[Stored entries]
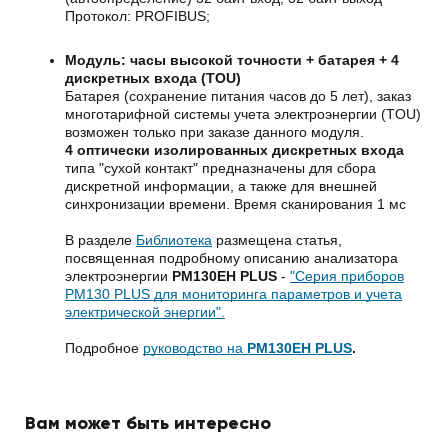
Протокол: PROFIBUS;
Модуль: часы высокой точности + батарея + 4
дискретных входа (TOU)
Батарея (сохранение питания часов до 5 лет), заказ
многотарифной системы учета электроэнергии (TOU)
возможен только при заказе данного модуля.
4 оптически изолированных дискретных входа
типа "сухой контакт" предназначены для сбора
дискретной информации, а также для внешней
синхронизации времени. Время сканирования 1 мс
В разделе
Библиотека
размещена статья,
посвященная подробному описанию анализатора
электроэнергии
PM130EH PLUS
-
"Серия приборов
PM130 PLUS для мониторинга параметров и учета
электрической энергии".
Подробное
руководство на
PM130EH PLUS
.
Вам может быть интересно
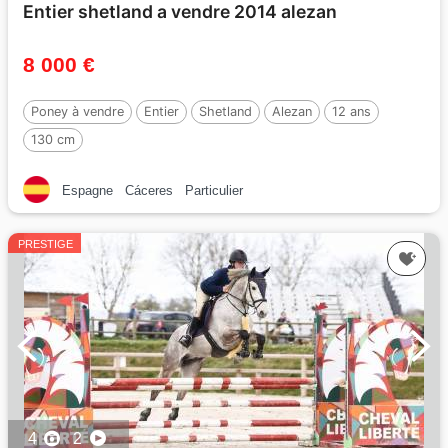
Entier shetland a vendre 2014 alezan
8 000 €
Poney à vendre
Entier
Shetland
Alezan
12 ans
130 cm
Espagne
Cáceres
Particulier
PRESTIGE
4
2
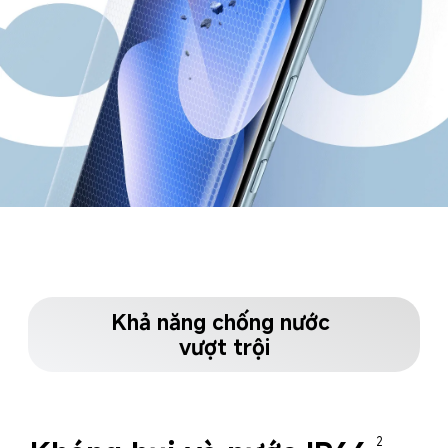
Khả năng chống nước 
vượt trội
2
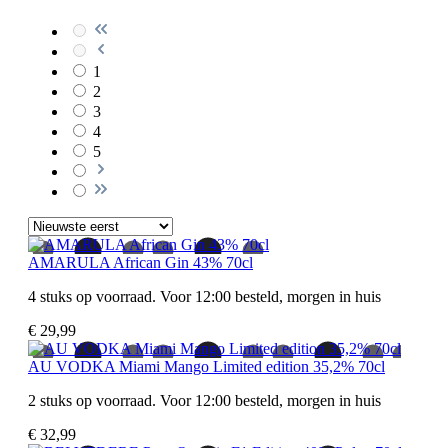
1
2
3
4
5
AMARULA African Gin 43% 70cl
4 stuks op voorraad. Voor 12:00 besteld, morgen in huis
€ 29,99
AU VODKA Miami Mango Limited edition 35,2% 70cl
2 stuks op voorraad. Voor 12:00 besteld, morgen in huis
€ 32,99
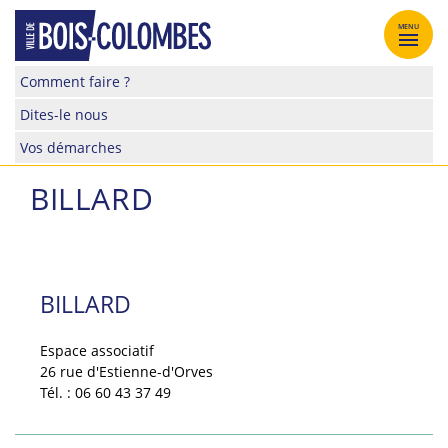
Skip
to
MENU
content
Site
Comment faire ?
officiel
Dites-le nous
de
la
Vos démarches
ville
de
BILLARD
Bois-
Colombes
BILLARD
Espace associatif
26 rue d'Estienne-d'Orves
Tél. : 06 60 43 37 49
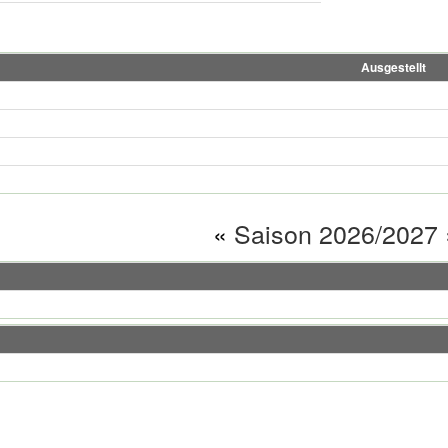
Ausgestellt
«
Saison 2026/2027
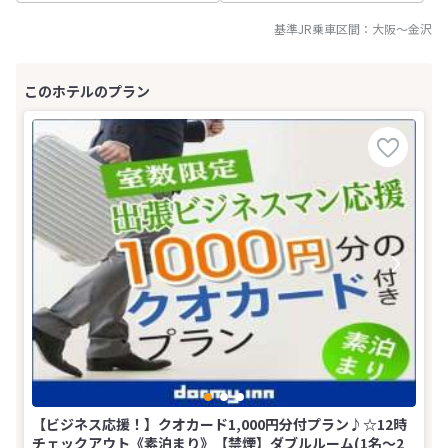
基準JR乗車区間：
大阪
～
金沢
【ビジネス応援！】クオカード1,000円分付プラン♪☆12時
チェックアウト《素泊まり》【禁煙】ダブルルーム(1名～2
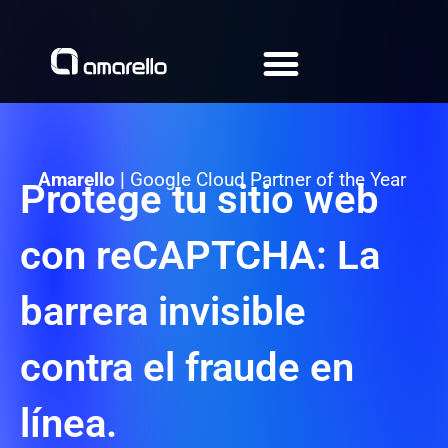
Ir
al
contenido
Amarello |
Google Cloud Partner of the Year
Protege tu sitio web
con reCAPTCHA: La
barrera invisible
contra el fraude en
línea.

[WHAT IS NEEDED] Quote all of the entries word for word, omitting any pictures.

[RESULT BELOW]
Протокол: PROFIBUS;
Модуль: часы высокой точности + батарея + 4
дискретных входа (TOU)
Батарея (сохранение питания часов до 5 лет), заказ
многотарифной системы учета электроэнергии (TOU)
возможен только при заказе данного модуля.
4 оптически изолированных дискретных входа
типа "сухой контакт" предназначены для сбора
дискретной информации, а также для внешней
синхронизации времени. Время сканирования 1 мс
В разделе
Библиотека
размещена статья,
посвященная подробному описанию анализатора
электроэнергии
PM130EH PLUS
-
"Серия приборов
PM130 PLUS для мониторинга параметров и учета
электрической энергии".
Подробное
руководство на
PM130EH PLUS
.
Вам может быть интересно
Entier shetland a vendre 2014 alezan
8 000 €
Poney à vendre
Entier
Shetland
Alezan
12 ans
130 cm
Espagne
Cáceres
Particulier
PRESTIGE
4
2
Khả năng chống nước 
vượt trội
2
1
2
3
4
5
AMARULA African Gin 43% 70cl
4 stuks op voorraad. Voor 12:00 besteld, morgen in huis
€ 29,99
AU VODKA Miami Mango Limited edition 35,2% 70cl
2 stuks op voorraad. Voor 12:00 besteld, morgen in huis
€ 32,99
Skip
to
MENU
content
Site
Comment faire ?
officiel
Dites-le nous
de
la
Vos démarches
ville
de
BILLARD
Bois-
Colombes
BILLARD
Espace associatif
26 rue d'Estienne-d'Orves
Tél. : 06 60 43 37 49
Ausgestellt
«
Saison 2026/2027
基準JR乗車区間：
大阪
～
金沢
【ビジネス応援！】クオカード1,000円分付プラン♪☆12時
チェックアウト《素泊まり》【禁煙】ダブルルーム(1名～2
Ir
al
contenido
Amarello |
Google Cloud Partner of the Year
Protege tu sitio web
con reCAPTCHA: La
barrera invisible
contra el fraude en
línea.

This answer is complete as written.